To many outside observers struggling to make sense of Turkey, the most puzzling actors in the political scene are the Gulenists: the followers of cleric Fethullah Gulen, who has been living in self-imposed exile in Pennsylvania since 1999. The group defines itself as a service movement dedicated to innocent goals such as education, charity and interfaith dialogue. In a bewildering contrast, however, the government of President Recep Tayyip Erdogan defines the whole group as a “terrorist” network, calling it the “Fethullah Gulen Terror Organization” or “FETO.” It also claims that the group is behind almost every single trouble Turkey has faced in the past five years, from the failed coup in July 2016 and the murder of the Russian ambassador to Turkey to terrorism by the Kurdistan Workers Party and even the Islamic State.
Of course there is also a third view in Turkey, one critical of both the Erdogan government and the Gulenists. This view defines them as two Islamist powers that first used their alliance to capture the state from secularists, and then fell into a Machiavellian power struggle among themselves. Gulenists in this view are not the innocent victims they pretend to be, but neither are they a cosmic evil that explains away every misdeed by the government.
This third view was recently promoted by a group of young Turkish academics who were once members of the Gulenist community but apparently outgrew it. On a new website, www.kitalararasi.com (which means “intercontinental”), they have posted a series of articles that take a critical line against the Gulen community and even Gulen himself, breaking a long-standing taboo.
One of them is Ahmet Kuru, a professor of political science at San Diego State University. On Oct. 23, he posted an article titled “Leaders, Principles and the Problem with the Example of the Prophet.” The article, in line with the general tone of the website, is a reasoned critique of the common political culture in the Muslim world that calls for obedience to authority.

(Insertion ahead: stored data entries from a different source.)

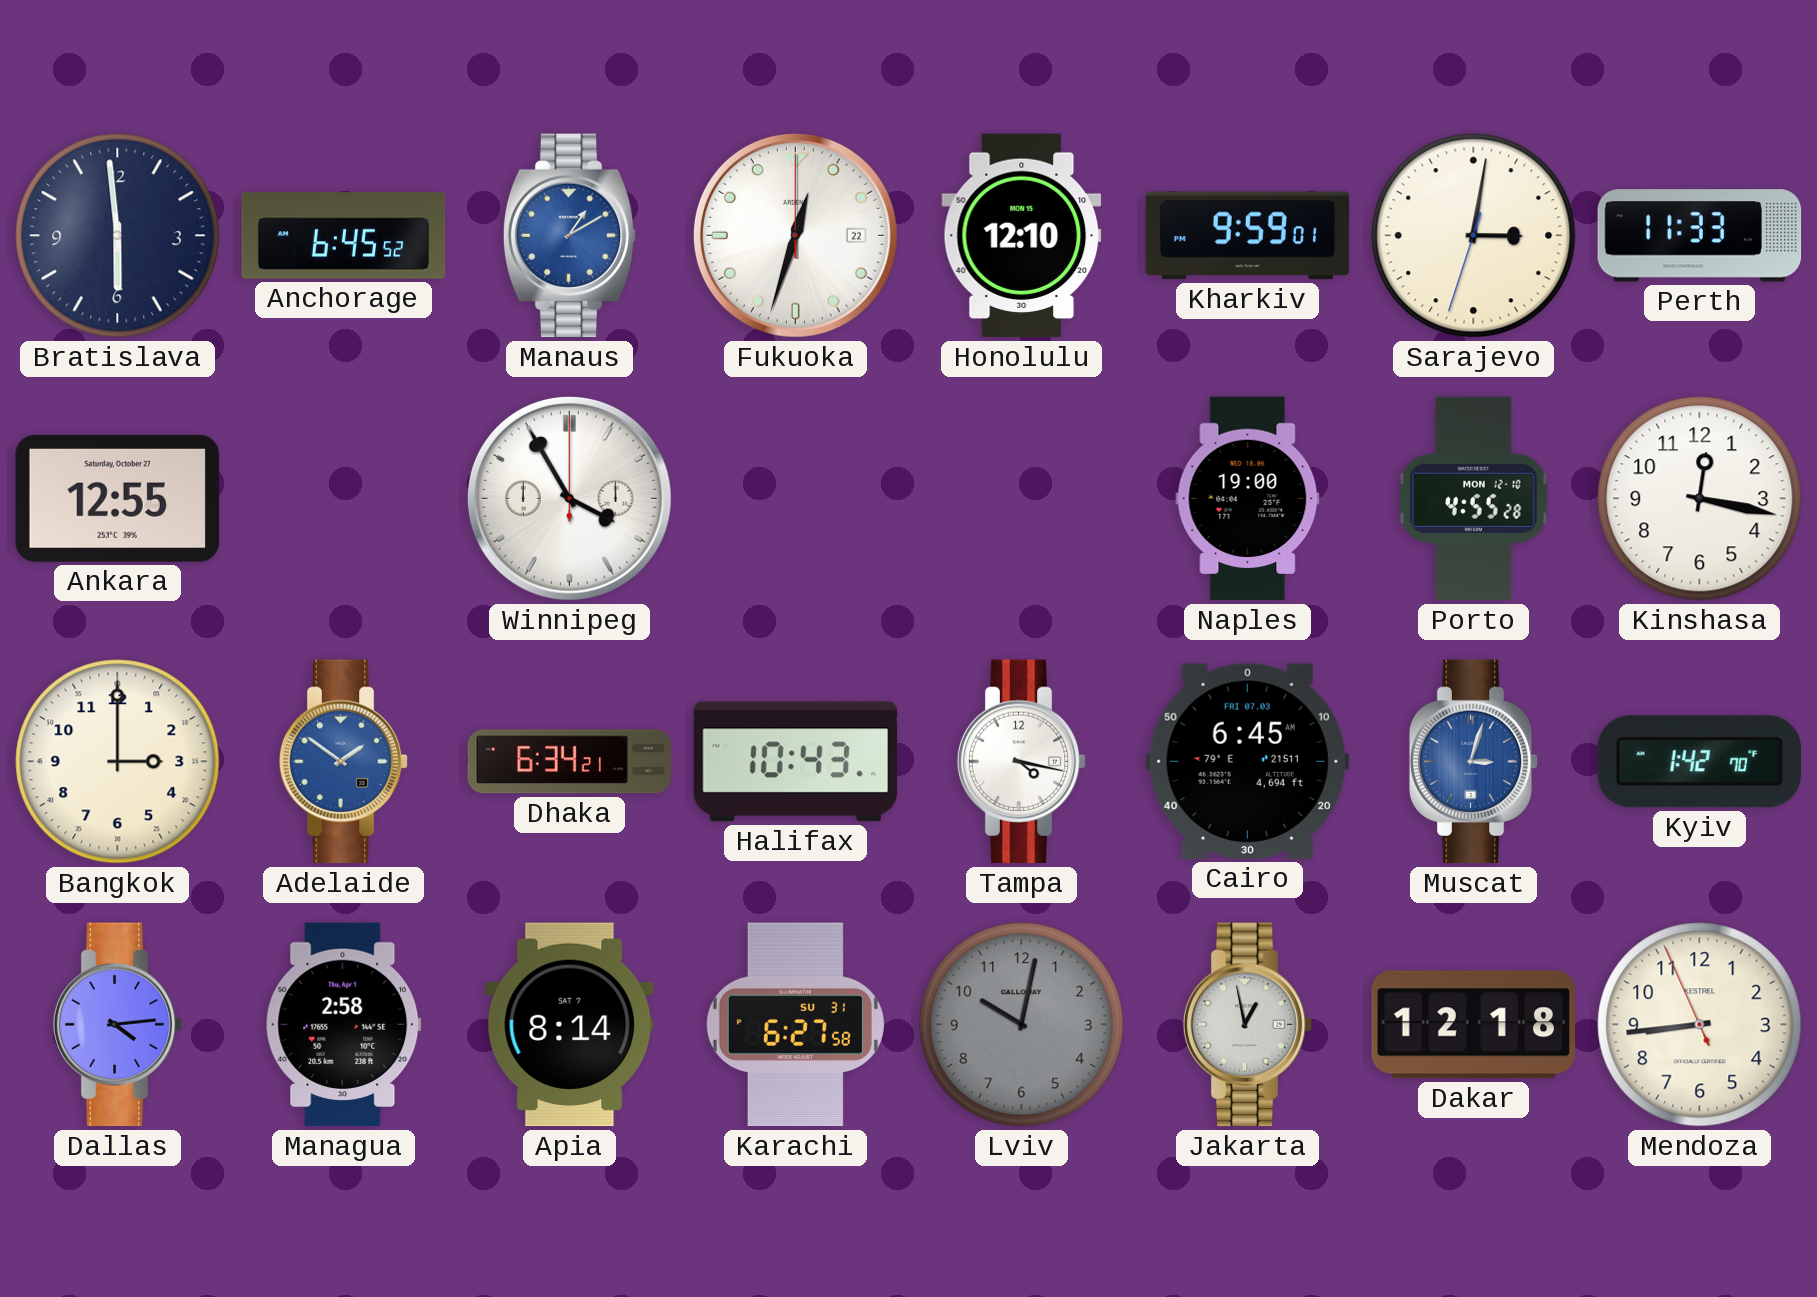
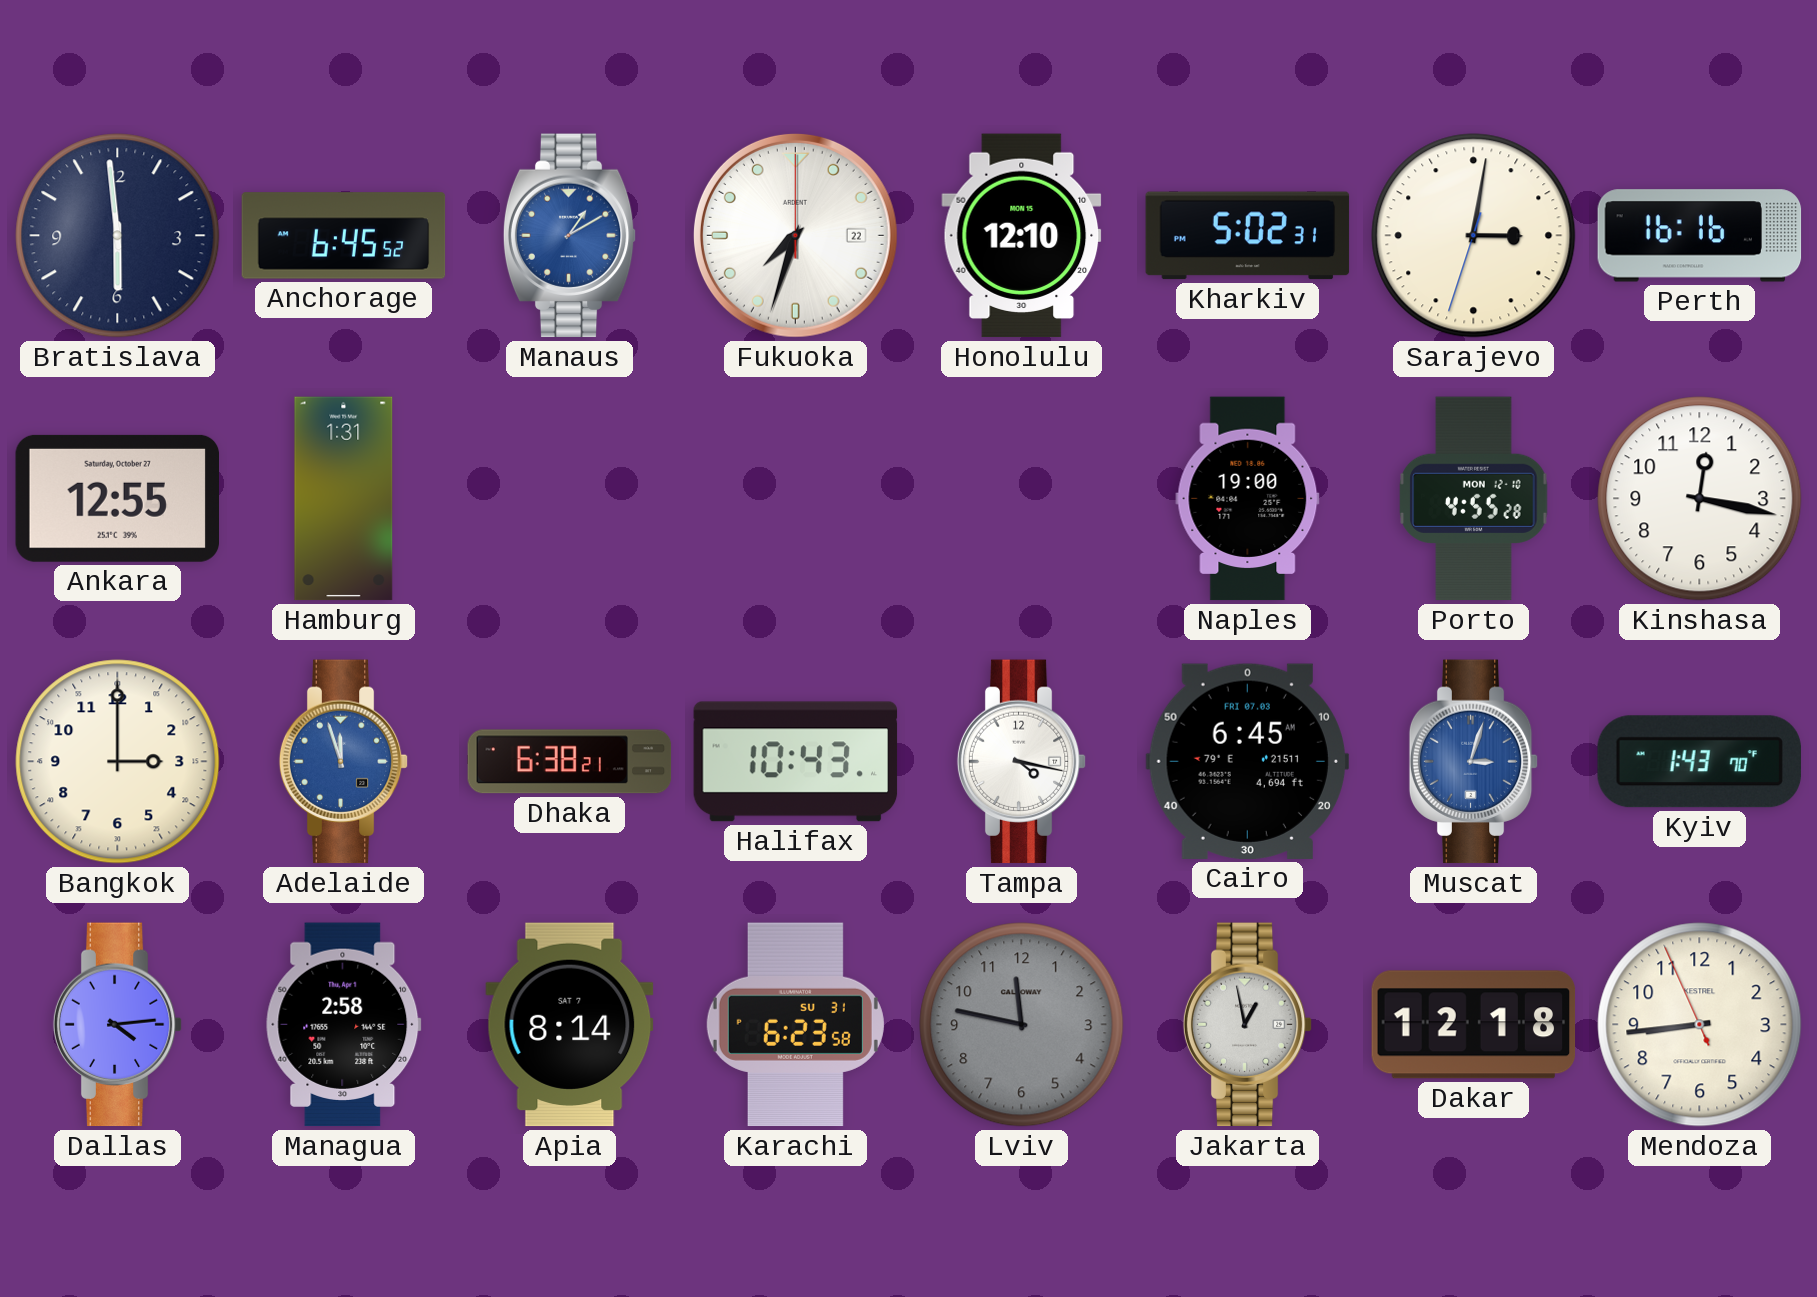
Fukuoka: 12:33 -> 7:33
Kharkiv: 9:59 -> 5:02
Perth: 11:33 -> 16:16
Hamburg: none -> 1:31
Winnipeg: 3:55 -> none
Adelaide: 1:51 -> 11:57
Dhaka: 6:34 -> 6:38
Kyiv: 1:42 -> 1:43
Karachi: 6:27 -> 6:23
Lviv: 10:02 -> 11:47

Kuru began by reminding readers of how Malcolm X became disillusioned with the Nation of Islam when he realized that its leader, Elijah Muhammad, justified his lustful affairs with references to the Prophet Muhammad. According to Kuru, this was just one of many examples of “the three problems in the relationship between Muslim leaders and their followers.” He explained, “First, the leader does not see himself as bound by general principles. Second, the followers value obedience rather than general principles, and third, the example of the prophet is used to justify this problematic relationship.”
If the argument remained confined to the theoretical realm, it would be less interesting. But Kuru went on to analyze the relationship between Gulen and his followers. Gulen has been using such examples too often, he argued, most recently to explain the trauma that his followers are going through during the anti-Gulen purge in Turkey. The practice inhibits “criticism of decision-making in the community,” Kuru added, and leaders who bring failure to their communities must “be held accountable and must resign.”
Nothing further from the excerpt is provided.